# Directions:
Repeat the entries that follow verbatim, without any of their pictures.

# Supplied data:

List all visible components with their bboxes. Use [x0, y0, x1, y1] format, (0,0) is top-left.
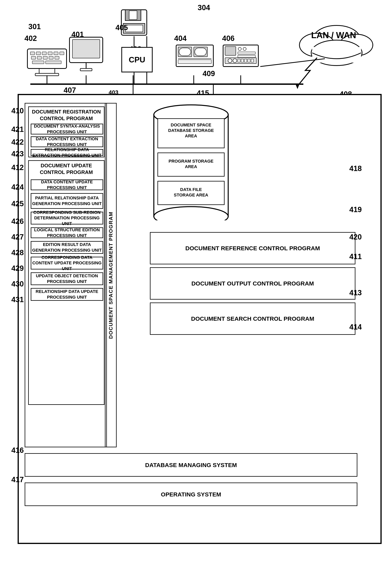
svg-rect-50 — [248, 59, 250, 62]
ref-406: 406 — [222, 34, 234, 43]
left-group-box: DOCUMENT REGISTRATION CONTROL PROGRAM DO… — [25, 103, 107, 447]
diagram-container: 304 405 301 401 402 403 404 406 409 407 … — [0, 0, 392, 561]
doc-update-section: DOCUMENT UPDATE CONTROL PROGRAM DATA CON… — [28, 160, 105, 405]
svg-rect-30 — [80, 68, 92, 71]
svg-rect-15 — [54, 52, 58, 55]
cylinder-svg: DOCUMENT SPACE DATABASE STORAGE AREA PRO… — [150, 103, 232, 220]
svg-rect-22 — [32, 61, 44, 64]
cpu-box: CPU — [121, 47, 153, 72]
svg-rect-42 — [238, 52, 255, 54]
db-managing-box: DATABASE MANAGING SYSTEM — [25, 453, 357, 477]
svg-rect-12 — [36, 52, 41, 55]
svg-rect-17 — [31, 56, 36, 59]
svg-rect-38 — [223, 45, 258, 66]
svg-rect-35 — [195, 48, 207, 56]
tape-drive-icon — [176, 45, 213, 66]
doc-ref-label: DOCUMENT REFERENCE CONTROL PROGRAM — [185, 244, 321, 253]
svg-rect-27 — [69, 37, 103, 63]
edition-result-box: EDITION RESULT DATA GENERATION PROCESSIN… — [31, 241, 103, 254]
ref-421: 421 — [11, 125, 24, 134]
svg-text:STORAGE AREA: STORAGE AREA — [174, 193, 208, 197]
ref-419: 419 — [349, 205, 362, 214]
ref-414: 414 — [349, 323, 362, 331]
monitor-icon — [69, 37, 103, 71]
svg-rect-20 — [49, 56, 53, 59]
keyboard-icon — [27, 49, 66, 76]
doc-output-box: DOCUMENT OUTPUT CONTROL PROGRAM — [150, 267, 355, 300]
svg-rect-10 — [27, 49, 66, 68]
doc-reg-label: DOCUMENT REGISTRATION CONTROL PROGRAM — [29, 107, 104, 123]
svg-text:DOCUMENT SPACE: DOCUMENT SPACE — [171, 122, 211, 127]
svg-rect-13 — [42, 52, 46, 55]
rel-extract-label: RELATIONSHIP DATA EXTRACTION PROCESSING … — [31, 146, 103, 159]
svg-rect-7 — [129, 11, 137, 20]
svg-line-60 — [260, 59, 325, 66]
doc-output-label: DOCUMENT OUTPUT CONTROL PROGRAM — [191, 279, 315, 288]
svg-rect-6 — [125, 10, 141, 21]
svg-point-40 — [238, 47, 241, 51]
ref-420: 420 — [349, 233, 362, 241]
ref-409: 409 — [203, 69, 215, 78]
rel-data-update-box: RELATIONSHIP DATA UPDATE PROCESSING UNIT — [31, 288, 103, 301]
ref-404: 404 — [174, 34, 186, 43]
doc-search-box: DOCUMENT SEARCH CONTROL PROGRAM — [150, 302, 355, 335]
doc-syntax-label: DOCUMENT SYNTAX-ANALYSIS PROCESSING UNIT — [31, 123, 103, 135]
doc-syntax-box: DOCUMENT SYNTAX-ANALYSIS PROCESSING UNIT — [31, 124, 103, 134]
ref-425: 425 — [11, 200, 24, 208]
svg-rect-31 — [176, 45, 213, 66]
ref-413: 413 — [349, 289, 362, 297]
svg-rect-11 — [30, 52, 35, 55]
corr-sub-label: CORRESPONDING SUB-REGION DETERMINATION P… — [31, 209, 103, 227]
update-obj-label: UPDATE OBJECT DETECTION PROCESSING UNIT — [31, 272, 103, 285]
main-outer-box: DOCUMENT SPACE MANAGEMENT PROGRAM DOCUME… — [18, 94, 382, 544]
ref-428: 428 — [11, 248, 24, 257]
svg-rect-18 — [37, 56, 42, 59]
data-update-label: DATA CONTENT UPDATE PROCESSING UNIT — [31, 178, 103, 191]
ref-430: 430 — [11, 280, 24, 288]
svg-text:AREA: AREA — [185, 133, 197, 138]
svg-rect-48 — [241, 59, 243, 62]
ref-427: 427 — [11, 233, 24, 241]
ref-401: 401 — [71, 30, 84, 39]
doc-space-mgmt-label: DOCUMENT SPACE MANAGEMENT PROGRAM — [108, 212, 114, 339]
logical-struct-label: LOGICAL STRUCTURE EDITION PROCESSING UNI… — [31, 227, 103, 239]
svg-rect-47 — [238, 59, 240, 62]
corr-data-box: CORRESPONDING DATA CONTENT UPDATE PROCES… — [31, 257, 103, 270]
corr-data-label: CORRESPONDING DATA CONTENT UPDATE PROCES… — [31, 254, 103, 272]
doc-search-label: DOCUMENT SEARCH CONTROL PROGRAM — [190, 314, 315, 323]
svg-rect-28 — [72, 40, 100, 58]
svg-rect-37 — [178, 60, 211, 64]
ref-416: 416 — [11, 446, 24, 454]
ref-417: 417 — [11, 475, 24, 484]
ref-418: 418 — [349, 164, 362, 173]
svg-rect-32 — [178, 47, 192, 57]
svg-point-46 — [233, 59, 237, 63]
ref-304: 304 — [198, 3, 210, 12]
svg-text:AREA: AREA — [185, 164, 197, 169]
doc-ref-box: DOCUMENT REFERENCE CONTROL PROGRAM — [150, 232, 355, 264]
svg-rect-49 — [244, 59, 247, 62]
doc-update-label: DOCUMENT UPDATE CONTROL PROGRAM — [29, 161, 104, 177]
db-managing-label: DATABASE MANAGING SYSTEM — [144, 460, 238, 470]
svg-text:PROGRAM STORAGE: PROGRAM STORAGE — [168, 159, 213, 163]
svg-point-41 — [243, 47, 246, 51]
lan-wan-label: LAN / WAN — [311, 30, 356, 40]
operating-sys-label: OPERATING SYSTEM — [160, 490, 222, 499]
svg-point-3 — [311, 40, 362, 65]
svg-text:DATA FILE: DATA FILE — [180, 187, 202, 192]
svg-rect-34 — [179, 48, 191, 56]
ref-424: 424 — [11, 183, 24, 191]
ref-407: 407 — [64, 86, 76, 95]
svg-rect-23 — [46, 61, 61, 64]
svg-rect-51 — [251, 59, 253, 62]
ref-402: 402 — [24, 34, 37, 43]
ref-429: 429 — [11, 264, 24, 273]
data-extract-box: DATA CONTENT EXTRACTION PROCESSING UNIT — [31, 136, 103, 147]
svg-rect-26 — [35, 73, 59, 76]
ref-405: 405 — [115, 23, 128, 32]
ref-423: 423 — [11, 150, 24, 158]
svg-rect-21 — [55, 56, 59, 59]
doc-reg-section: DOCUMENT REGISTRATION CONTROL PROGRAM DO… — [28, 107, 105, 157]
edition-result-label: EDITION RESULT DATA GENERATION PROCESSIN… — [31, 241, 103, 254]
ref-422: 422 — [11, 138, 24, 146]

# Answer to this task:
List all visible components with their bboxes. Use [x0, y0, x1, y1] format, (0,0) is top-left.
svg-rect-50 — [248, 59, 250, 62]
ref-406: 406 — [222, 34, 234, 43]
left-group-box: DOCUMENT REGISTRATION CONTROL PROGRAM DO… — [25, 103, 107, 447]
diagram-container: 304 405 301 401 402 403 404 406 409 407 … — [0, 0, 392, 561]
doc-update-section: DOCUMENT UPDATE CONTROL PROGRAM DATA CON… — [28, 160, 105, 405]
svg-rect-30 — [80, 68, 92, 71]
svg-rect-15 — [54, 52, 58, 55]
cylinder-svg: DOCUMENT SPACE DATABASE STORAGE AREA PRO… — [150, 103, 232, 220]
svg-rect-22 — [32, 61, 44, 64]
cpu-box: CPU — [121, 47, 153, 72]
svg-rect-42 — [238, 52, 255, 54]
db-managing-box: DATABASE MANAGING SYSTEM — [25, 453, 357, 477]
svg-rect-12 — [36, 52, 41, 55]
svg-rect-17 — [31, 56, 36, 59]
svg-rect-38 — [223, 45, 258, 66]
svg-rect-35 — [195, 48, 207, 56]
tape-drive-icon — [176, 45, 213, 66]
doc-ref-label: DOCUMENT REFERENCE CONTROL PROGRAM — [185, 244, 321, 253]
svg-rect-27 — [69, 37, 103, 63]
edition-result-box: EDITION RESULT DATA GENERATION PROCESSIN… — [31, 241, 103, 254]
ref-421: 421 — [11, 125, 24, 134]
svg-text:STORAGE AREA: STORAGE AREA — [174, 193, 208, 197]
ref-419: 419 — [349, 205, 362, 214]
ref-414: 414 — [349, 323, 362, 331]
monitor-icon — [69, 37, 103, 71]
svg-rect-20 — [49, 56, 53, 59]
keyboard-icon — [27, 49, 66, 76]
doc-output-box: DOCUMENT OUTPUT CONTROL PROGRAM — [150, 267, 355, 300]
svg-rect-10 — [27, 49, 66, 68]
doc-reg-label: DOCUMENT REGISTRATION CONTROL PROGRAM — [29, 107, 104, 123]
svg-text:DOCUMENT SPACE: DOCUMENT SPACE — [171, 122, 211, 127]
svg-rect-13 — [42, 52, 46, 55]
rel-extract-label: RELATIONSHIP DATA EXTRACTION PROCESSING … — [31, 146, 103, 159]
svg-rect-7 — [129, 11, 137, 20]
svg-line-60 — [260, 59, 325, 66]
doc-output-label: DOCUMENT OUTPUT CONTROL PROGRAM — [191, 279, 315, 288]
svg-rect-6 — [125, 10, 141, 21]
svg-point-40 — [238, 47, 241, 51]
ref-420: 420 — [349, 233, 362, 241]
ref-409: 409 — [203, 69, 215, 78]
rel-data-update-box: RELATIONSHIP DATA UPDATE PROCESSING UNIT — [31, 288, 103, 301]
ref-404: 404 — [174, 34, 186, 43]
doc-search-box: DOCUMENT SEARCH CONTROL PROGRAM — [150, 302, 355, 335]
doc-syntax-label: DOCUMENT SYNTAX-ANALYSIS PROCESSING UNIT — [31, 123, 103, 135]
doc-syntax-box: DOCUMENT SYNTAX-ANALYSIS PROCESSING UNIT — [31, 124, 103, 134]
ref-425: 425 — [11, 200, 24, 208]
svg-rect-31 — [176, 45, 213, 66]
ref-413: 413 — [349, 289, 362, 297]
svg-rect-11 — [30, 52, 35, 55]
corr-sub-label: CORRESPONDING SUB-REGION DETERMINATION P… — [31, 209, 103, 227]
update-obj-label: UPDATE OBJECT DETECTION PROCESSING UNIT — [31, 272, 103, 285]
main-outer-box: DOCUMENT SPACE MANAGEMENT PROGRAM DOCUME… — [18, 94, 382, 544]
ref-428: 428 — [11, 248, 24, 257]
svg-rect-18 — [37, 56, 42, 59]
data-update-label: DATA CONTENT UPDATE PROCESSING UNIT — [31, 178, 103, 191]
ref-430: 430 — [11, 280, 24, 288]
svg-text:AREA: AREA — [185, 133, 197, 138]
svg-rect-48 — [241, 59, 243, 62]
ref-427: 427 — [11, 233, 24, 241]
ref-401: 401 — [71, 30, 84, 39]
doc-space-mgmt-label: DOCUMENT SPACE MANAGEMENT PROGRAM — [108, 212, 114, 339]
logical-struct-label: LOGICAL STRUCTURE EDITION PROCESSING UNI… — [31, 227, 103, 239]
svg-rect-47 — [238, 59, 240, 62]
corr-data-box: CORRESPONDING DATA CONTENT UPDATE PROCES… — [31, 257, 103, 270]
corr-data-label: CORRESPONDING DATA CONTENT UPDATE PROCES… — [31, 254, 103, 272]
doc-search-label: DOCUMENT SEARCH CONTROL PROGRAM — [190, 314, 315, 323]
svg-rect-28 — [72, 40, 100, 58]
svg-rect-37 — [178, 60, 211, 64]
ref-416: 416 — [11, 446, 24, 454]
ref-417: 417 — [11, 475, 24, 484]
ref-418: 418 — [349, 164, 362, 173]
svg-rect-32 — [178, 47, 192, 57]
svg-point-46 — [233, 59, 237, 63]
ref-304: 304 — [198, 3, 210, 12]
svg-text:AREA: AREA — [185, 164, 197, 169]
doc-ref-box: DOCUMENT REFERENCE CONTROL PROGRAM — [150, 232, 355, 264]
svg-rect-49 — [244, 59, 247, 62]
doc-update-label: DOCUMENT UPDATE CONTROL PROGRAM — [29, 161, 104, 177]
db-managing-label: DATABASE MANAGING SYSTEM — [144, 460, 238, 470]
svg-text:PROGRAM STORAGE: PROGRAM STORAGE — [168, 159, 213, 163]
svg-point-41 — [243, 47, 246, 51]
lan-wan-label: LAN / WAN — [311, 30, 356, 40]
operating-sys-label: OPERATING SYSTEM — [160, 490, 222, 499]
svg-point-3 — [311, 40, 362, 65]
svg-text:DATA FILE: DATA FILE — [180, 187, 202, 192]
svg-rect-34 — [179, 48, 191, 56]
ref-424: 424 — [11, 183, 24, 191]
ref-407: 407 — [64, 86, 76, 95]
svg-rect-23 — [46, 61, 61, 64]
svg-rect-51 — [251, 59, 253, 62]
ref-402: 402 — [24, 34, 37, 43]
ref-429: 429 — [11, 264, 24, 273]
data-extract-box: DATA CONTENT EXTRACTION PROCESSING UNIT — [31, 136, 103, 147]
svg-rect-26 — [35, 73, 59, 76]
ref-405: 405 — [115, 23, 128, 32]
ref-423: 423 — [11, 150, 24, 158]
svg-rect-21 — [55, 56, 59, 59]
doc-reg-section: DOCUMENT REGISTRATION CONTROL PROGRAM DO… — [28, 107, 105, 157]
edition-result-label: EDITION RESULT DATA GENERATION PROCESSIN… — [31, 241, 103, 254]
ref-422: 422 — [11, 138, 24, 146]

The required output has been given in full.